Signal.send(sender, **kwargs)[source]
Signal.send_robust(sender, **kwargs)[source]

To send a signal, call either Signal.send() (all built-in signals use
this) or Signal.send_robust(). You must provide the sender argument
(which is a class most of the time) and may provide as many other keyword
arguments as you like.

For example, here’s how sending our pizza_done signal might look:

class PizzaStore:
    ...

    def send_pizza(self, toppings, size):
        pizza_done.send(sender=self.__class__, toppings=toppings, size=size)
        ...

Both send() and send_robust() return a list of tuple pairs
[(receiver, response), ... ], representing the list of called receiver
functions and their response values.

send() differs from send_robust() in how exceptions raised by receiver
functions are handled. send() does not catch any exceptions raised by
receivers; it simply allows errors to propagate. Thus not all receivers may
be notified of a signal in the face of an error.
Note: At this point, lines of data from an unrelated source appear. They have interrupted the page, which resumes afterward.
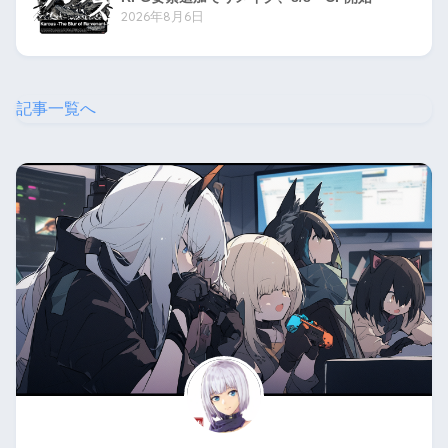
2026年8月6日
記事一覧へ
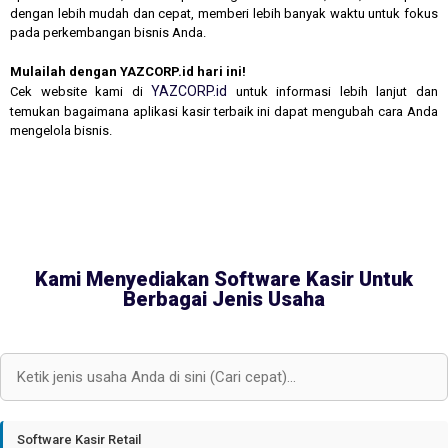
dengan lebih mudah dan cepat, memberi lebih banyak waktu untuk fokus
pada perkembangan bisnis Anda.
Mulailah dengan YAZCORP.id hari ini!
YAZCORP.id
Cek website kami di
untuk informasi lebih lanjut dan
temukan bagaimana aplikasi kasir terbaik ini dapat mengubah cara Anda
mengelola bisnis.
Kami Menyediakan Software Kasir Untuk
Berbagai Jenis Usaha
Software Kasir Retail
send_robust() catches all errors derived from Python’s Exception class,
and ensures all receivers are notified of the signal. If an error occurs, the
error instance is returned in the tuple pair for the receiver that raised the error.

The tracebacks are present on the __traceback__ attribute of the errors
returned when calling send_robust().

Disconnecting signals¶

Signal.disconnect(receiver=None, sender=None, dispatch_uid=None)[source]

To disconnect a receiver from a signal, call Signal.disconnect(). The
arguments are as described in Signal.connect(). The method returns
True if a receiver was disconnected and False if not.

The receiver argument indicates the registered receiver to disconnect. It
may be None if dispatch_uid is used to identify the receiver.